O governador em exercício do Tocantins, Laurez Moreira (PSD), participou na 30ª Conferência das Nações Unidas sobre Mudança do Clima (COP30) nesta terça-feira, 11, do lançamento do Plano Nacional de Proteção e Defesa Civil (PNPDC), realizado pelo Ministério da Integração e do Desenvolvimento Regional (MIDR).

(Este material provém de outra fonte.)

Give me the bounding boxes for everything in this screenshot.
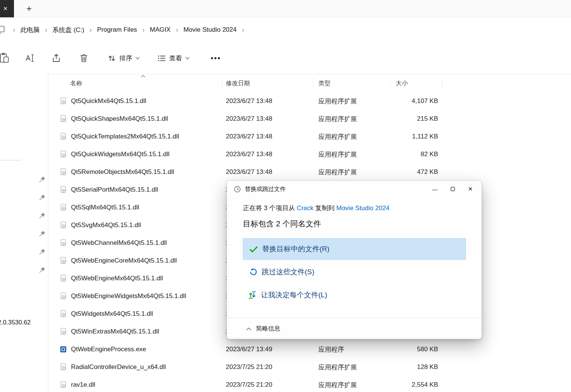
fewer-details-toggle[interactable]: 简略信息	[244, 323, 282, 334]
rename-button[interactable]	[22, 51, 37, 65]
column-divider[interactable]	[390, 77, 390, 89]
dll-file-icon	[60, 239, 67, 247]
breadcrumb-this-pc[interactable]: 此电脑	[18, 23, 42, 37]
pin-icon[interactable]	[39, 230, 46, 237]
active-tab[interactable]: ✕	[0, 0, 14, 17]
column-header-size[interactable]: 大小	[396, 80, 408, 88]
file-explorer-window: ✕ + › 此电脑 › 系统盘 (C:) › Program Files › M…	[0, 0, 571, 392]
dll-file-icon	[60, 275, 67, 282]
file-modified: 2023/6/27 13:48	[226, 168, 272, 176]
fewer-details-label: 简略信息	[256, 325, 280, 333]
sort-button[interactable]: 排序	[105, 52, 142, 65]
file-size: 128 KB	[373, 363, 438, 371]
copy-prefix: 正在将 3 个项目从	[243, 204, 297, 212]
delete-button[interactable]	[77, 51, 91, 65]
pin-icon[interactable]	[39, 266, 46, 273]
close-button[interactable]: ✕	[461, 181, 479, 197]
exe-file-icon	[60, 346, 67, 353]
tab-close-icon[interactable]: ✕	[3, 5, 8, 12]
file-modified: 2023/6/27 13:48	[226, 133, 272, 140]
file-size: 1,112 KB	[373, 133, 438, 140]
decide-each-file-option[interactable]: 让我决定每个文件(L)	[247, 288, 327, 302]
breadcrumb-movie-studio-2024[interactable]: Movie Studio 2024	[181, 24, 239, 36]
file-type: 应用程序	[318, 345, 344, 354]
chevron-up-icon	[246, 327, 252, 331]
file-row[interactable]: Qt5RemoteObjectsMx64Qt5.15.1.dll 2023/6/…	[48, 163, 571, 181]
file-size: 2,554 KB	[373, 381, 438, 389]
file-name: Qt5WinExtrasMx64Qt5.15.1.dll	[71, 328, 159, 335]
file-type: 应用程序扩展	[318, 132, 357, 141]
column-divider[interactable]	[222, 77, 222, 89]
compare-files-icon	[247, 290, 257, 300]
share-button[interactable]	[49, 51, 63, 65]
breadcrumb-drive-c[interactable]: 系统盘 (C:)	[50, 23, 86, 37]
file-row[interactable]: Qt5QuickShapesMx64Qt5.15.1.dll 2023/6/27…	[48, 110, 571, 128]
skip-arrow-icon	[248, 267, 258, 277]
file-name: Qt5WebEngineWidgetsMx64Qt5.15.1.dll	[71, 292, 186, 300]
maximize-icon	[451, 187, 455, 191]
pin-icon[interactable]	[39, 248, 46, 255]
column-header-type[interactable]: 类型	[318, 80, 330, 88]
file-row[interactable]: Qt5QuickWidgetsMx64Qt5.15.1.dll 2023/6/2…	[48, 145, 571, 163]
file-row[interactable]: Qt5QuickMx64Qt5.15.1.dll 2023/6/27 13:48…	[48, 92, 571, 110]
maximize-button[interactable]	[444, 181, 461, 197]
file-modified: 2023/7/25 21:20	[226, 363, 272, 371]
file-type: 应用程序扩展	[318, 114, 357, 123]
tab-bar: ✕ +	[0, 0, 571, 17]
column-header-modified[interactable]: 修改日期	[226, 80, 250, 88]
file-type: 应用程序扩展	[318, 380, 357, 389]
file-row[interactable]: rav1e.dll 2023/7/25 21:20 应用程序扩展 2,554 K…	[48, 376, 571, 392]
dll-file-icon	[60, 186, 67, 194]
file-modified: 2023/6/27 13:48	[226, 151, 272, 158]
file-row[interactable]: RadialControllerDevice_u_x64.dll 2023/7/…	[48, 358, 571, 376]
file-size: 4,107 KB	[373, 97, 438, 105]
column-divider[interactable]	[313, 77, 313, 89]
breadcrumb-program-files[interactable]: Program Files	[95, 24, 139, 36]
dll-file-icon	[60, 363, 67, 371]
file-name: Qt5SerialPortMx64Qt5.15.1.dll	[71, 186, 158, 194]
file-row[interactable]: Qt5QuickTemplates2Mx64Qt5.15.1.dll 2023/…	[48, 128, 571, 145]
dll-file-icon	[60, 97, 67, 105]
nav-item-version-label[interactable]: 2.0.3530.62	[0, 319, 31, 326]
replace-files-option[interactable]: 替换目标中的文件(R)	[243, 238, 466, 260]
file-type: 应用程序扩展	[318, 363, 357, 371]
dll-file-icon	[60, 381, 67, 389]
dll-file-icon	[60, 204, 67, 211]
file-row[interactable]: QtWebEngineProcess.exe 2023/6/27 13:49 应…	[48, 340, 571, 358]
skip-files-option[interactable]: 跳过这些文件(S)	[248, 265, 314, 279]
file-name: Qt5SqlMx64Qt5.15.1.dll	[71, 204, 139, 211]
more-options-button[interactable]: •••	[208, 52, 223, 65]
view-button[interactable]: 查看	[155, 52, 192, 65]
minimize-button[interactable]: —	[426, 181, 444, 197]
breadcrumb-separator-icon: ›	[42, 26, 50, 34]
file-name: Qt5QuickWidgetsMx64Qt5.15.1.dll	[71, 151, 170, 158]
copy-source-link[interactable]: Crack	[297, 204, 313, 212]
breadcrumb: › 此电脑 › 系统盘 (C:) › Program Files › MAGIX…	[0, 17, 571, 42]
file-name: Qt5WebEngineCoreMx64Qt5.15.1.dll	[71, 257, 177, 264]
breadcrumb-magix[interactable]: MAGIX	[148, 24, 173, 36]
file-name: Qt5QuickMx64Qt5.15.1.dll	[71, 97, 146, 105]
dll-file-icon	[60, 257, 67, 264]
view-label: 查看	[169, 54, 182, 63]
file-modified: 2023/6/27 13:49	[226, 346, 272, 353]
pin-icon[interactable]	[39, 194, 46, 201]
paste-button[interactable]	[0, 51, 11, 66]
breadcrumb-separator-icon: ›	[10, 26, 18, 34]
file-modified: 2023/6/27 13:48	[226, 97, 272, 105]
copy-destination-link[interactable]: Movie Studio 2024	[336, 204, 389, 212]
file-size: 472 KB	[373, 168, 438, 176]
sort-ascending-icon	[140, 75, 146, 78]
file-name: Qt5QuickShapesMx64Qt5.15.1.dll	[71, 115, 168, 123]
view-icon	[157, 54, 166, 62]
command-toolbar: 排序 查看 •••	[0, 42, 571, 74]
dialog-title: 替换或跳过文件	[245, 185, 286, 193]
column-divider[interactable]	[442, 77, 442, 89]
breadcrumb-separator-icon: ›	[239, 26, 247, 34]
file-name: RadialControllerDevice_u_x64.dll	[71, 363, 166, 371]
file-type: 应用程序扩展	[318, 97, 357, 105]
column-header-name[interactable]: 名称	[70, 80, 82, 88]
pin-icon[interactable]	[39, 176, 46, 183]
dll-file-icon	[60, 310, 67, 318]
new-tab-button[interactable]: +	[23, 3, 35, 14]
pin-icon[interactable]	[39, 212, 46, 219]
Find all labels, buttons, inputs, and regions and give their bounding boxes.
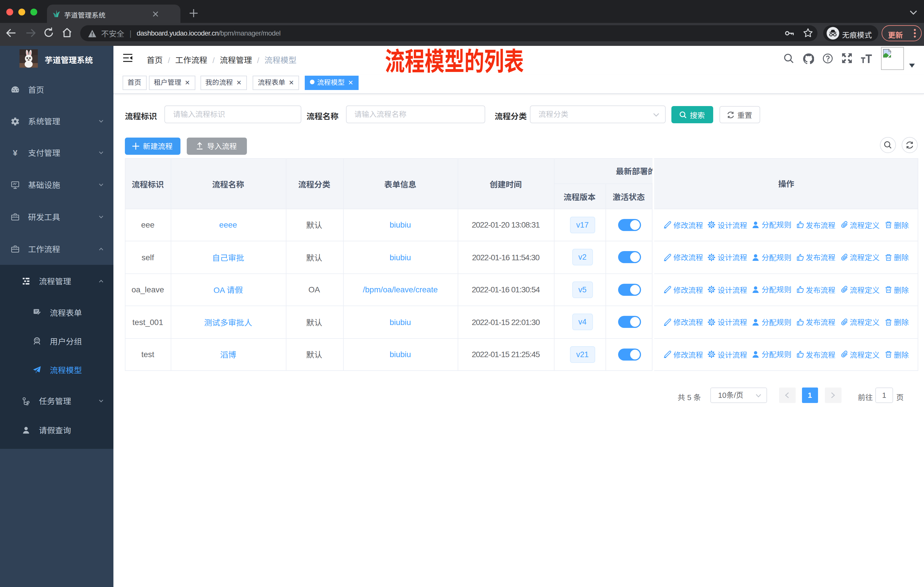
svg-text:¥: ¥: [13, 148, 18, 157]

DIRETRIZES, ESTRATÉGIAS E METAS
Instituído pelo Decreto 12.652 de 2025, o plano é um instrumento elaborado para a gestão de riscos de desastres no Brasil, com diretrizes, estratégias e metas para um gerenciamento integrado e coordenado entre União, estados, Distrito Federal e municípios. O documento é estruturado em eixos que abrangem prevenção, preparação, resposta, recuperação e reconstrução, com instruções específicas para orientar as ações dos governos em todos os níveis.
MARCO
“O Tocantins participa da COP30 com o compromisso de contribuir para as soluções globais frente às mudanças climáticas, mas também com a responsabilidade de fortalecer as políticas locais de prevenção e gestão de riscos. O Plano Nacional de Proteção e Defesa Civil é um marco para o País, e estamos alinhados a essa agenda, aprimorando nossas estruturas e ampliando o diálogo entre os municípios e o Estado. O Tocantins faz parte da Amazônia Legal e tem o desafio de crescer com sustentabilidade, preservando nossos biomas e garantindo qualidade de vida para o nosso povo. Por isso, buscamos parcerias e tecnologias que unam inovação, produção e proteção ambiental”, frisou o governador.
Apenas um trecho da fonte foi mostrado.